Dataset entries
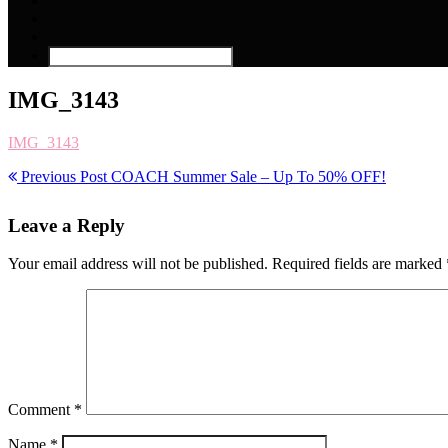
IMG_3143
IMG_3143
Previous Post
COACH Summer Sale – Up To 50% OFF!
Leave a Reply
Your email address will not be published.
Required fields are marked
Comment
*
Name
*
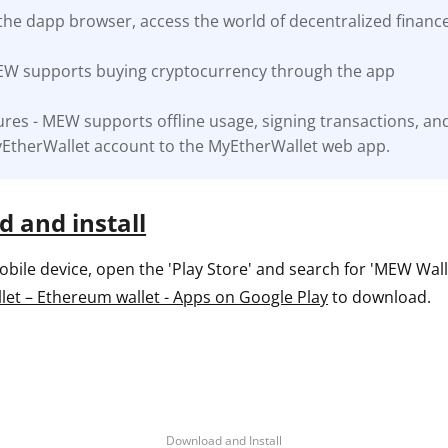
the dapp browser, access the world of decentralized financ
ault12 App Onto Your Phone
EW supports buying cryptocurrency through the app
res - MEW supports offline usage, signing transactions, an
EtherWallet account to the MyEtherWallet web app.
 and install
ile device, open the 'Play Store' and search for 'MEW Wallet
et – Ethereum wallet - Apps on Google Play
to download.
Download and Install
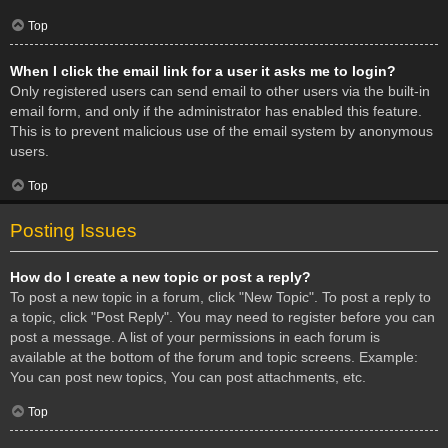
Top
When I click the email link for a user it asks me to login?
Only registered users can send email to other users via the built-in
email form, and only if the administrator has enabled this feature.
This is to prevent malicious use of the email system by anonymous
users.
Top
Posting Issues
How do I create a new topic or post a reply?
To post a new topic in a forum, click "New Topic". To post a reply to
a topic, click "Post Reply". You may need to register before you can
post a message. A list of your permissions in each forum is
available at the bottom of the forum and topic screens. Example:
You can post new topics, You can post attachments, etc.
Top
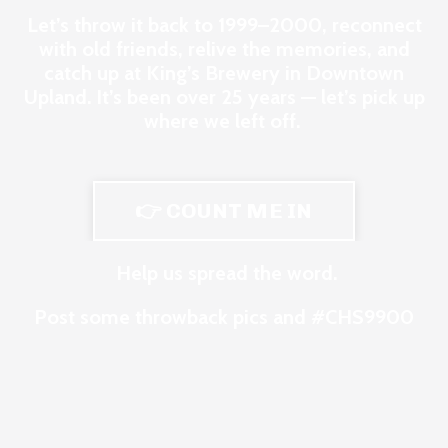
Let’s throw it back to 1999–2000, reconnect
with old friends, relive the memories, and
catch up at King’s Brewery in Downtown
Upland. It’s been over 25 years — let’s pick up
where we left off.
👉 COUNT ME IN
Help us spread the word.
Post some throwback pics and #CHS9900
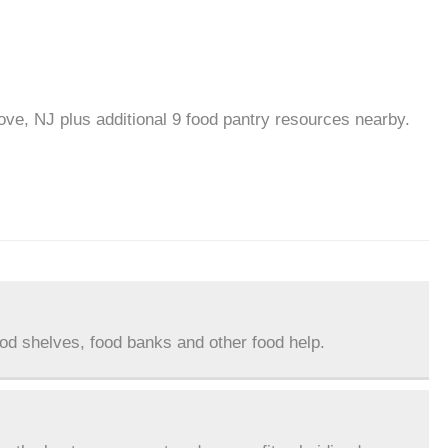
ove, NJ plus additional 9 food pantry resources nearby.
ood shelves, food banks and other food help.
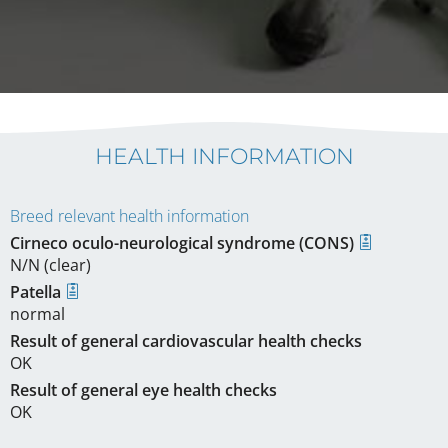
HEALTH INFORMATION
Breed relevant health information
Cirneco oculo-neurological syndrome (CONS)
N/N (clear)
Patella
normal
Result of general cardiovascular health checks
OK
Result of general eye health checks
OK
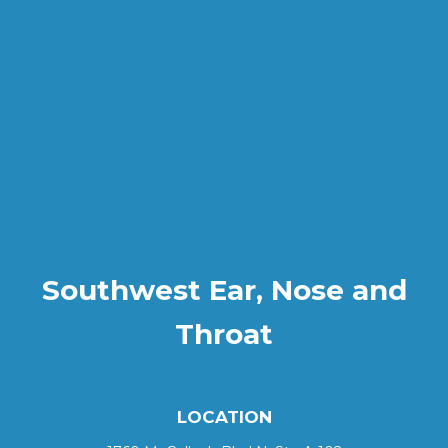
Southwest Ear, Nose and
Throat
LOCATION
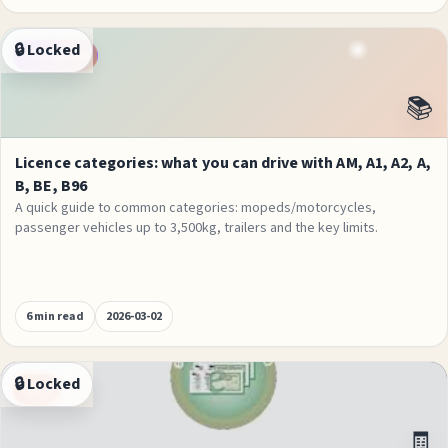
🔒 Locked
Categories
📚
Licence categories: what you can drive with AM, A1, A2, A,
B, BE, B96
A quick guide to common categories: mopeds/motorcycles,
passenger vehicles up to 3,500kg, trailers and the key limits.
6 min read
2026-03-02
🔒 Locked
Fees
🧾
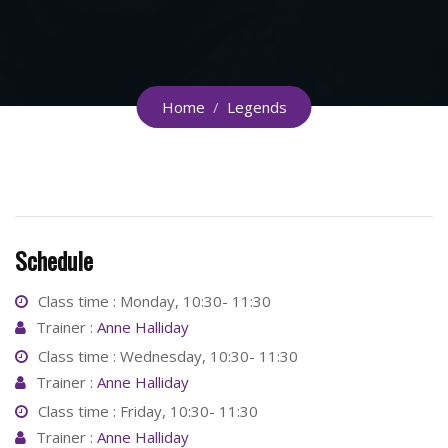
Home
/
Legends
Schedule
Class time : Monday, 10:30- 11:30
Trainer :
Anne Halliday
Class time : Wednesday, 10:30- 11:30
Trainer :
Anne Halliday
Class time : Friday, 10:30- 11:30
Trainer :
Anne Halliday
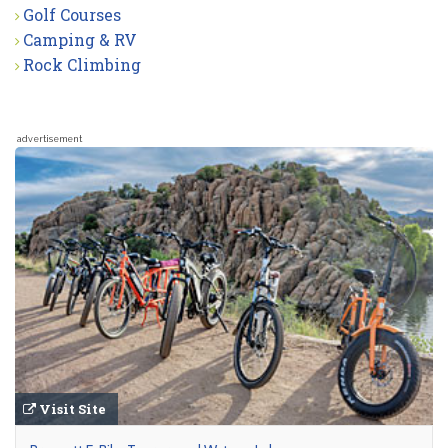
Golf Courses
Camping & RV
Rock Climbing
advertisement
Visit Site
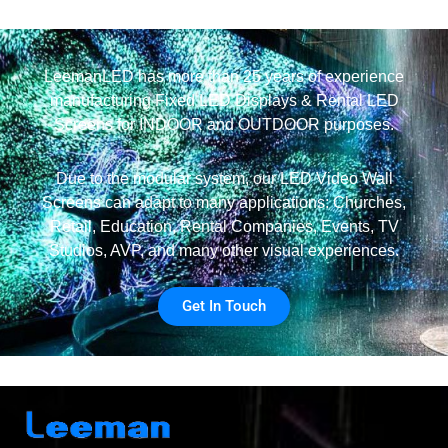
LeemanLED has more than 25 years of experience
manufacturing Fixed LED Displays & Rental LED
Screens for INDOOR and OUTDOOR purposes.
Due to the modular system, our LED Video Wall
Screens can adapt to many applications: Churches,
Retail, Education, Rental Companies, Events, TV
Studios, AVP, and many other visual experiences.
Get In Touch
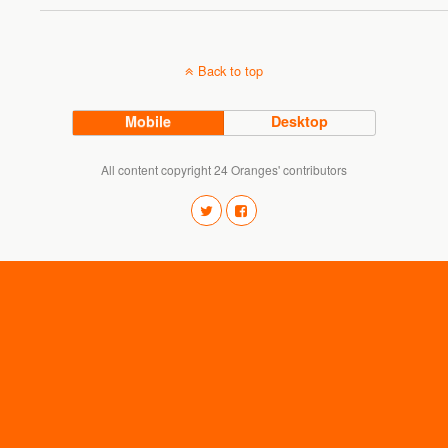
Back to top
Mobile
Desktop
All content copyright 24 Oranges' contributors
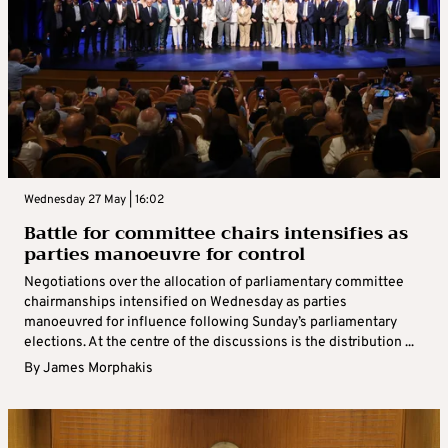
Wednesday 27 May | 16:02
Battle for committee chairs intensifies as
parties manoeuvre for control
Negotiations over the allocation of parliamentary committee
chairmanships intensified on Wednesday as parties
manoeuvred for influence following Sunday’s parliamentary
elections. At the centre of the discussions is the distribution ...
By
James Morphakis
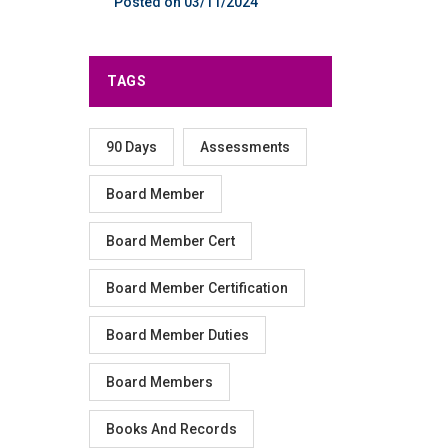
03/11/2024
TAGS
90 Days
Assessments
Board Member
Board Member Cert
Board Member Certification
Board Member Duties
Board Members
Books And Records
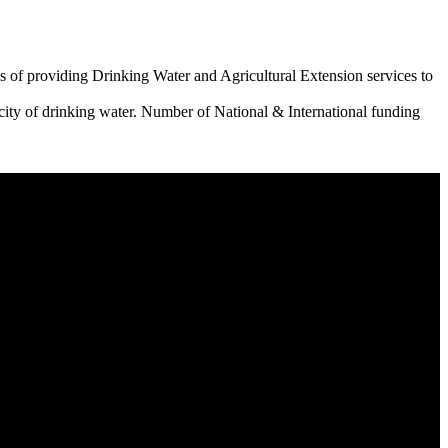
 of providing Drinking Water and Agricultural Extension services to
city of drinking water. Number of National & International funding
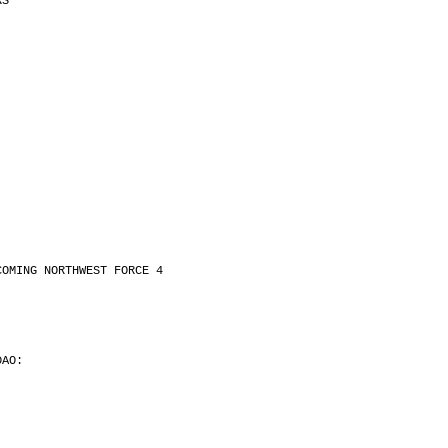
RS
.
.
COMING NORTHWEST FORCE 4
.
DAO:
.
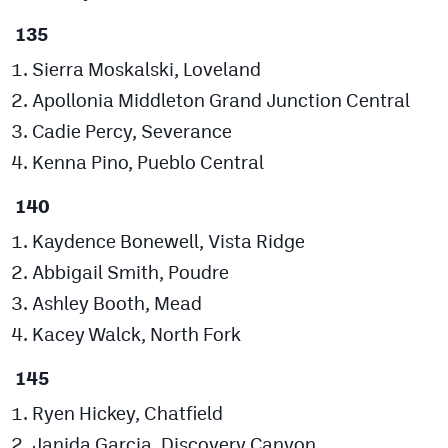
135
Sierra Moskalski, Loveland
Apollonia Middleton Grand Junction Central
Cadie Percy, Severance
Kenna Pino, Pueblo Central
140
Kaydence Bonewell, Vista Ridge
Abbigail Smith, Poudre
Ashley Booth, Mead
Kacey Walck, North Fork
145
Ryen Hickey, Chatfield
Janida Garcia, Discovery Canyon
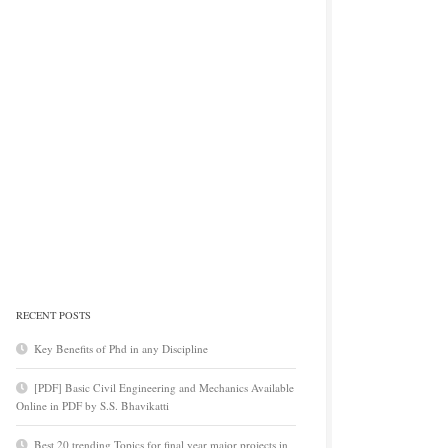
RECENT POSTS
Key Benefits of Phd in any Discipline
[PDF] Basic Civil Engineering and Mechanics Available
Online in PDF by S.S. Bhavikatti
Best 20 trending Topics for final year major projects in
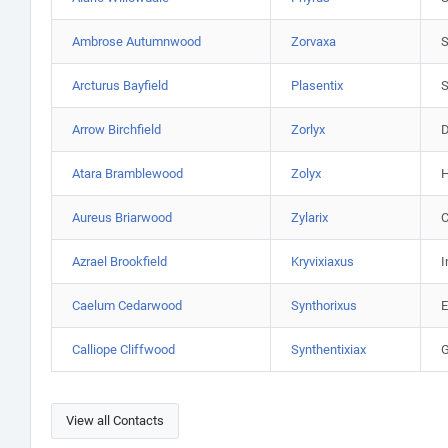
Ambrose Autumnwood
Zorvaxa
S
Arcturus Bayfield
Plasentix
S
Arrow Birchfield
Zorlyx
D
Atara Bramblewood
Zolyx
H
Aureus Briarwood
Zylarix
C
Azrael Brookfield
Kryvixiaxus
I
Caelum Cedarwood
Synthorixus
E
Calliope Cliffwood
Synthentixiax
G
View all Contacts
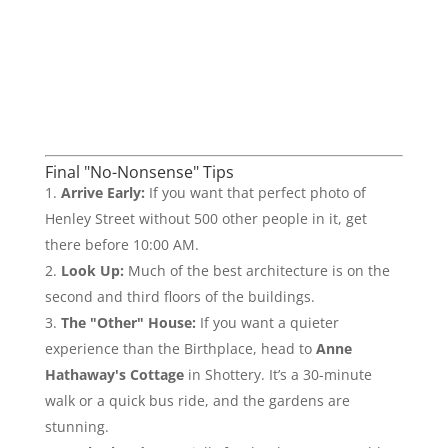
Final "No-Nonsense" Tips
Arrive Early:
If you want that perfect photo of
Henley Street without 500 other people in it, get
there before 10:00 AM.
Look Up:
Much of the best architecture is on the
second and third floors of the buildings.
The "Other" House:
If you want a quieter
experience than the Birthplace, head to
Anne
Hathaway's Cottage
in Shottery. It’s a 30-minute
walk or a quick bus ride, and the gardens are
stunning.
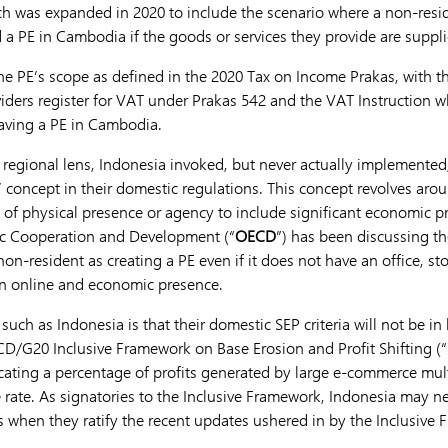
ch was expanded in 2020 to include the scenario where a non-res
 a PE in Cambodia if the goods or services they provide are suppl
le the PE’s scope as defined in the 2020 Tax on Income Prakas, with 
ders register for VAT under Prakas 542 and the VAT Instruction wh
aving a PE in Cambodia.
regional lens, Indonesia invoked, but never actually implemented,
PE’ concept in their domestic regulations. This concept revolves ar
ria of physical presence or agency to include significant economic p
ic Cooperation and Development (“
OECD
”) has been discussing t
 non-resident as creating a PE even if it does not have an office, st
 an online and economic presence.
 such as Indonesia is that their domestic SEP criteria will not be in
/G20 Inclusive Framework on Base Erosion and Profit Shifting (“
locating a percentage of profits generated by large e-commerce mul
ate. As signatories to the Inclusive Framework, Indonesia may ne
s when they ratify the recent updates ushered in by the Inclusive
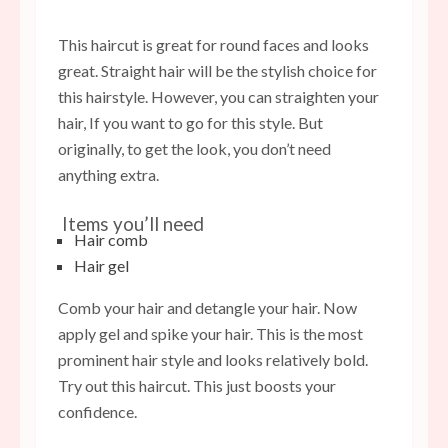
This haircut is great for round faces and looks
great. Straight hair will be the stylish choice for
this hairstyle. However, you can straighten your
hair, If you want to go for this style. But
originally, to get the look, you don’t need
anything extra.
Items you’ll need
Hair comb
Hair gel
Comb your hair and detangle your hair. Now
apply gel and spike your hair. This is the most
prominent hair style and looks relatively bold.
Try out this haircut. This just boosts your
confidence.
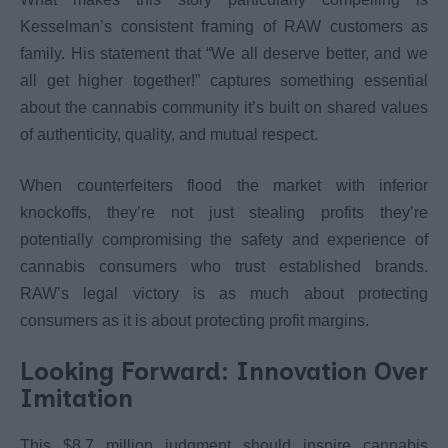
Kesselman’s consistent framing of RAW customers as
family. His statement that “We all deserve better, and we
all get higher together!” captures something essential
about the cannabis community it’s built on shared values
of authenticity, quality, and mutual respect.
When counterfeiters flood the market with inferior
knockoffs, they’re not just stealing profits they’re
potentially compromising the safety and experience of
cannabis consumers who trust established brands.
RAW’s legal victory is as much about protecting
consumers as it is about protecting profit margins.
Looking Forward: Innovation Over
Imitation
This $8.7 million judgment should inspire cannabis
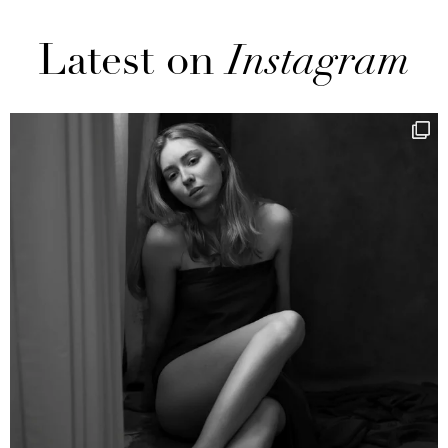
Latest on
Instagram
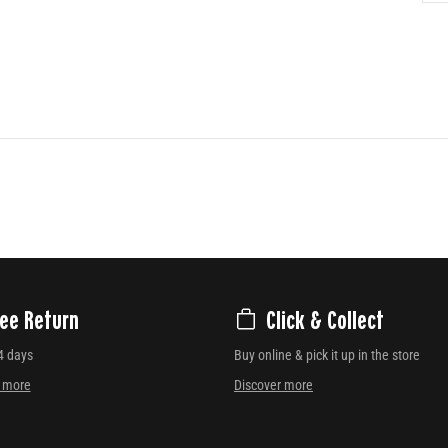
ree Return
Click & Collect
4 days
Buy online & pick it up in the store
r more
Discover more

### The task
Every line of the entries that includes "Board" must be copied into the answer.

### Reply
Board Member
Board Member Cert
Board Member Certification
Board Member Duties
Board Members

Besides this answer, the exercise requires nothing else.